[RsR] Questions about interpreting lmRob output

Wed Nov 14 12:03:19 CET 2007

Here are some quick answers to your questions.  Please let me know if  
you would like more details.

Kjell

On 13 Nov 2007, at 20:59, Jenifer Larson-Hall wrote:

> Dear Robust R gurus,
> There are a variety of functions I can use to perform robust  
> regression
> in R and I am trying to figure out what would be the best package in R
> to recommend to do robust regression. From reading through the  
> archives
> and looking at Maronna, Martin and Yohai’s book, my sense is that most
> people on this list would recommend the robust library. That’s the  
> one I
> like the best too, because its output parallels the lm functions.
> However, I have a few questions.
>
> First, several books that discuss R and have mentioned robust methods
> (Crawley, 2007; Faraway, 2005; Fox, 2002; Jureckova & Picek, 2006)  
> have
> used the rlm function in the MASS library. Do you have any idea why
> these books would recommend rlm over lmRob? I don’t find the output to
> be as helpful as lmRob’s output. Well, this is just curiosity.

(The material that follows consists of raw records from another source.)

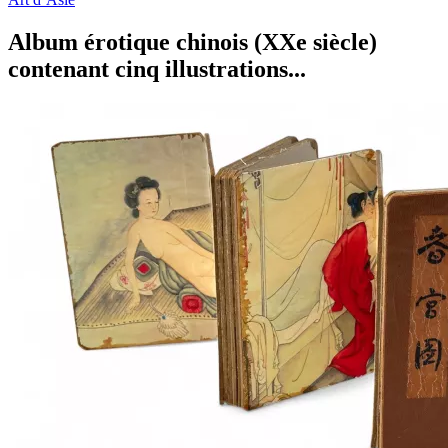
Album érotique chinois (XXe siècle)
contenant cinq illustrations...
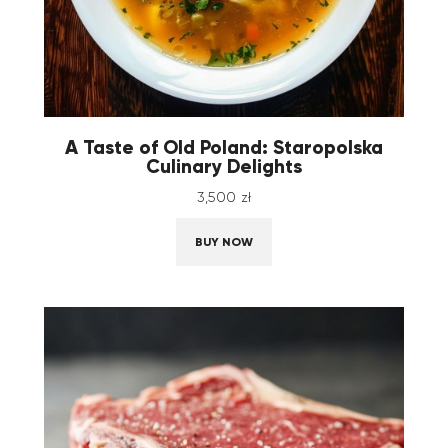
A Taste of Old Poland: Staropolska
Culinary Delights
3,500
zł
BUY NOW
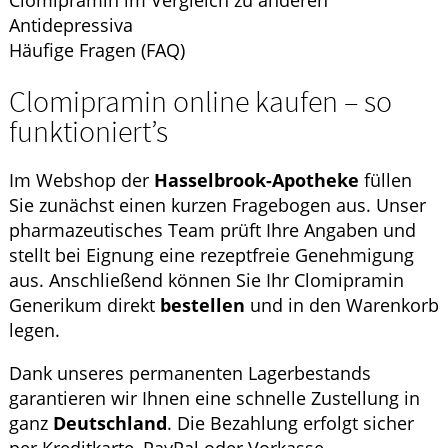
Clomipramin im Vergleich zu anderen
Antidepressiva
Häufige Fragen (FAQ)
Clomipramin online kaufen – so
funktioniert’s
Im Webshop der
Hasselbrook-Apotheke
füllen
Sie zunächst einen kurzen Fragebogen aus. Unser
pharmazeutisches Team prüft Ihre Angaben und
stellt bei Eignung eine rezeptfreie Genehmigung
aus. Anschließend können Sie Ihr Clomipramin
Generikum direkt
bestellen
und in den Warenkorb
legen.
Dank unseres permanenten Lagerbestands
garantieren wir Ihnen eine schnelle Zustellung in
ganz
Deutschland
. Die Bezahlung erfolgt sicher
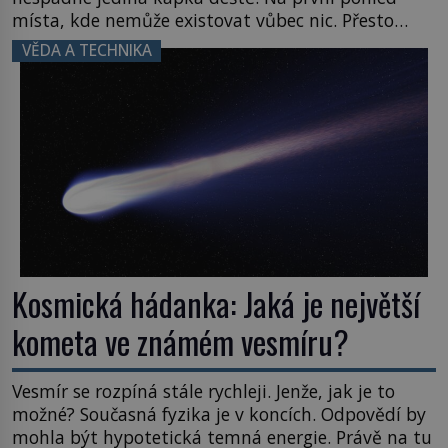
místa, kde nemůže existovat vůbec nic. Přesto
právě tady vědci objevují organismy, které
VĚDA A TECHNIKA
posouvají hranice života. Každý nový nález mění
naše představy o tom, co všechno dokáže příroda a
napovídá, kde bychom jednou […]
Kosmická hádanka: Jaká je největší
kometa ve známém vesmíru?
Vesmír se rozpíná stále rychleji. Jenže, jak je to
možné? Současná fyzika je v koncích. Odpovědí by
mohla být hypotetická temná energie. Právě na tu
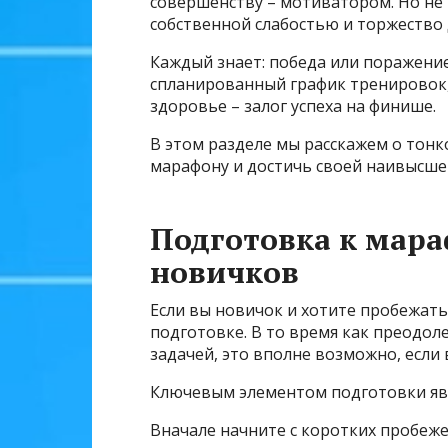
совершенству – мотиватором. Но не 
собственной слабостью и торжество 
Каждый знает: победа или поражение
спланированный график тренировок,
здоровье – залог успеха на финише.
В этом разделе мы расскажем о тонк
марафону и достичь своей наивысшей
Подготовка к мара
новичков
Если вы новичок и хотите пробежать
подготовке. В то время как преодо
задачей, это вполне возможно, если
Ключевым элементом подготовки яв
Вначале начните с коротких пробеж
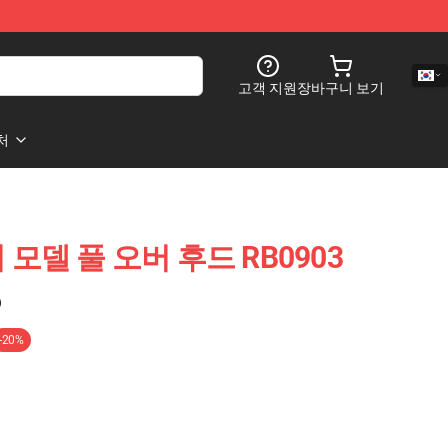
고객 지원
장바구니 보기
처
슈퍼 모델 풀 오버 후드 RB0903
)
-20%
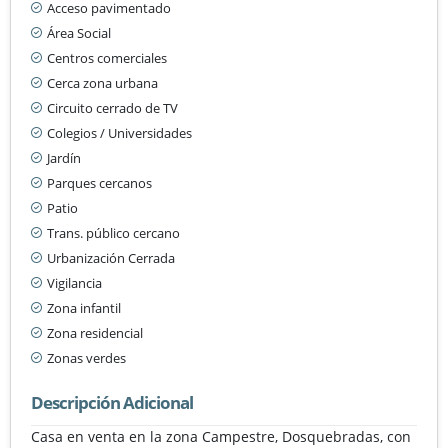
Acceso pavimentado
Área Social
Centros comerciales
Cerca zona urbana
Circuito cerrado de TV
Colegios / Universidades
Jardín
Parques cercanos
Patio
Trans. público cercano
Urbanización Cerrada
Vigilancia
Zona infantil
Zona residencial
Zonas verdes
Descripción Adicional
Casa en venta en la zona Campestre, Dosquebradas, con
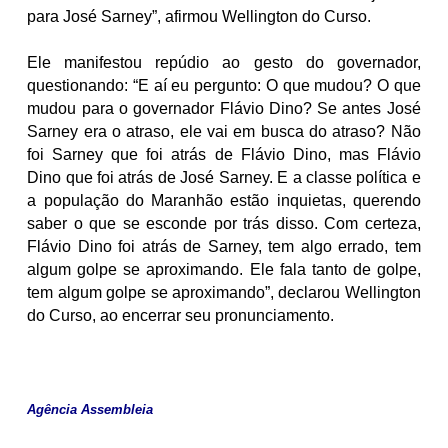
para José Sarney”, afirmou Wellington do Curso.
Ele manifestou repúdio ao gesto do governador,
questionando: “E aí eu pergunto: O que mudou? O que
mudou para o governador Flávio Dino? Se antes José
Sarney era o atraso, ele vai em busca do atraso? Não
foi Sarney que foi atrás de Flávio Dino, mas Flávio
Dino que foi atrás de José Sarney. E a classe política e
a população do Maranhão estão inquietas, querendo
saber o que se esconde por trás disso. Com certeza,
Flávio Dino foi atrás de Sarney, tem algo errado, tem
algum golpe se aproximando. Ele fala tanto de golpe,
tem algum golpe se aproximando”, declarou Wellington
do Curso, ao encerrar seu pronunciamento.
Agência Assembleia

The Robust Library was originally developed for S-PLUS and has only  
recently (sometime in the last 1-2 years) been made available for R.

> Second, I have some questions about understanding the output of lmRob:
> 1) How can I interpret the test for bias in the summary output?
> Test for Bias:
>                   statistic   p-value
> M-estimate  0.5652855 0.9997877
> LS-estimate 3.6125604 0.8902805
>
> Does the fact that the p-values are above .05 mean there was no bias  
> in
> my original data set?

The test for bias is a diagnostic for the fitting procedure and is not  
directly applicable to the fitted model.  It is computed by the  
function test.lmRob - if you're curious take a look at the reference  
in the help file.

> 2) I was excited to see that the robust library had functions like
> update.lmRob and step.lmRob which again paralleled what I was doing  
> with
> the lm function. However, when I tried to use update.lmRob, here is  
> the
> error message I got (data set reproduced below):
> m1.robust=lmRob(G1L1WR~ PAL2*KL2WR*NS, data=lafrance.na)
> update.lmRob(m1.robust,~.-PAL2:KL2WR:NS)
> Error in NextMethod() : generic function not specified

S-PLUS and R handle generic functions slightly differently.  I thought  
I had this working but it looks like I missed something.  Sorry.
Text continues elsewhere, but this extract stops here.